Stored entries
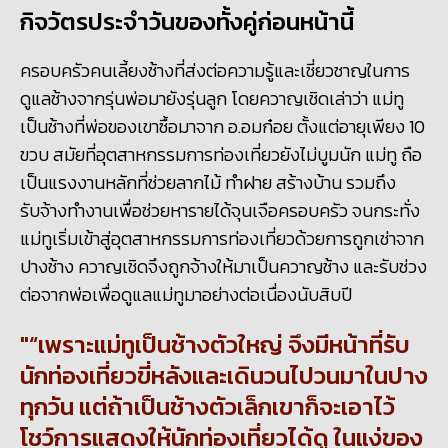
กิจวัตรประจำวันของทั้งคู่ก่อนหน้านี้
ครอบครัวคนเลี้ยงช้างที่ส่งต่อความรู้และเชี่ยวชาญในการ
ดูแลช้างจากรุ่นพ่อมายังรุ่นลูก โดยควาญเชิดเล่าว่า แม่ทู
เป็นช้างที่พ่อของเขาซื้อมาจาก อ.อมก๋อย ตั้งแต่อายุเพียง 10
ขวบ สมัยที่อุตสาหกรรมการท่องเที่ยวยังไม่บูมนัก แม่ทู ถือ
เป็นแรงงานหลักที่ช่วยลากไม้ ทำฝาย สร้างบ้าน รวมถึง
รับจ้างทำงานเพื่อช่วยหารายได้จุนเจือครอบครัว จนกระทั่ง
แม่ทูเริ่มเข้าสู่อุตสาหกรรมการท่องเที่ยวด้วยการถูกเช่าจาก
ปางช้าง ควาญเชิดจึงถูกจ้างให้มาเป็นควาญช้าง และรับช่วง
ต่อจากพ่อเพื่อดูแลแม่ทูมาอย่างต่อเนื่องนับสิบปี
“เพราะแม่ทูเป็นช้างตัวใหญ่ จึงมีหน้าที่รับ
นักท่องเที่ยวขี่หลังและเดินวนไปวนมาในปาง
ทุกวัน แต่ถ้าเป็นช้างตัวเล็กเขาก็จะเอาไว้
โชว์การแสดงให้นักท่องเที่ยวได้ดู
ในแง่ของ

### [TO DO]
Beginning at the line with "เป็นแรงงานหลักที่ช่วยลากไม้ ทำฝาย สร้างบ้าน" and ending at the line with "นักท่องเที่ยวขี่หลังและเดินวนไปวนมาในปาง", reproduce each line of the data above exactly, and add no other lines.

### [SOLUTION BELOW]
เป็นแรงงานหลักที่ช่วยลากไม้ ทำฝาย สร้างบ้าน รวมถึง
รับจ้างทำงานเพื่อช่วยหารายได้จุนเจือครอบครัว จนกระทั่ง
แม่ทูเริ่มเข้าสู่อุตสาหกรรมการท่องเที่ยวด้วยการถูกเช่าจาก
ปางช้าง ควาญเชิดจึงถูกจ้างให้มาเป็นควาญช้าง และรับช่วง
ต่อจากพ่อเพื่อดูแลแม่ทูมาอย่างต่อเนื่องนับสิบปี
“เพราะแม่ทูเป็นช้างตัวใหญ่ จึงมีหน้าที่รับ
นักท่องเที่ยวขี่หลังและเดินวนไปวนมาในปาง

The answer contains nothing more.